## Recorded data
════════════════════

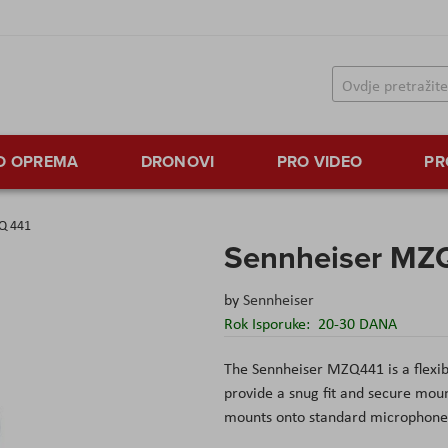
TO OPREMA
DRONOVI
PRO VIDEO
PR
Q 441
Sennheiser MZ
by
Sennheiser
Rok Isporuke:
20-30 DANA
The Sennheiser MZQ441 is a flexib
provide a snug fit and secure m
mounts onto standard microphone 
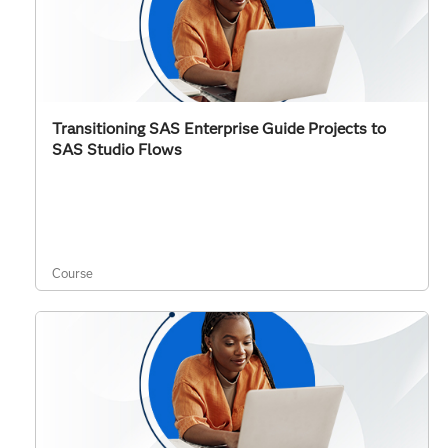
Transitioning SAS Enterprise Guide Projects to
SAS Studio Flows
Course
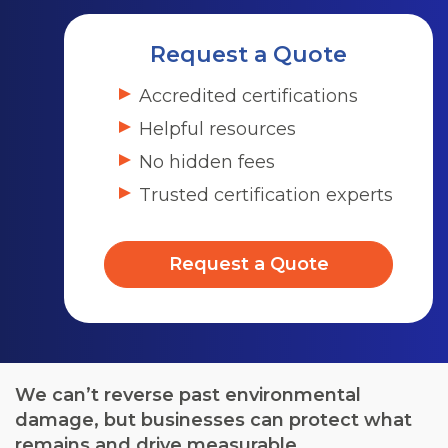
Request a Quote
Accredited certifications
Helpful resources
No hidden fees
Trusted certification experts
Request a Quote
We can’t reverse past environmental
damage, but businesses can protect what
remains and drive measurable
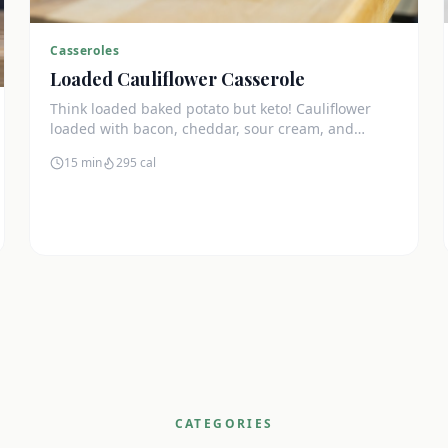
Casseroles
Loaded Cauliflower Casserole
Think loaded baked potato but keto! Cauliflower
loaded with bacon, cheddar, sour cream, and
chives. The ultimate comfort side dish.
15 min
295
cal
CATEGORIES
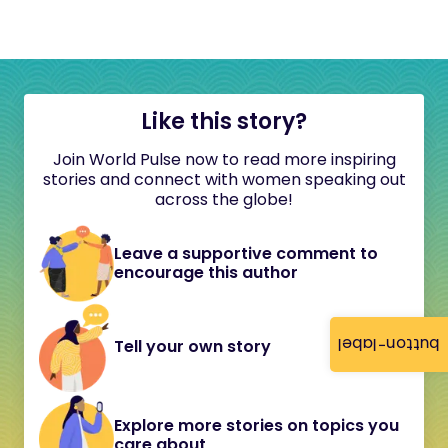
Like this story?
Join World Pulse now to read more inspiring
stories and connect with women speaking out
across the globe!
Leave a supportive comment to
encourage this author
button-label
Tell your own story
Explore more stories on topics you
care about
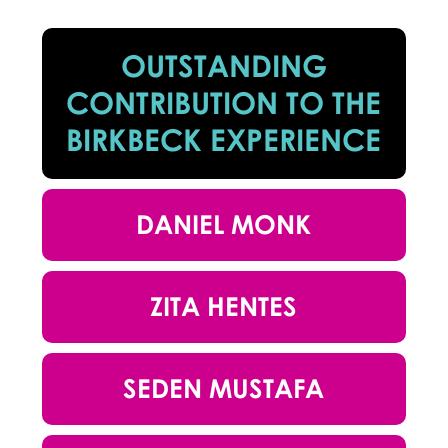
OUTSTANDING
CONTRIBUTION TO THE
BIRKBECK EXPERIENCE
DANIEL MONK
ZITA HENTES
SEDEN MUSTAFA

════════════════════

## What the task asks
Read the listing. Copy each line that has the word "Sennheiser" in it.

## Worked solution
Sennheiser MZ
Sennheiser
The Sennheiser MZQ441 is a flexib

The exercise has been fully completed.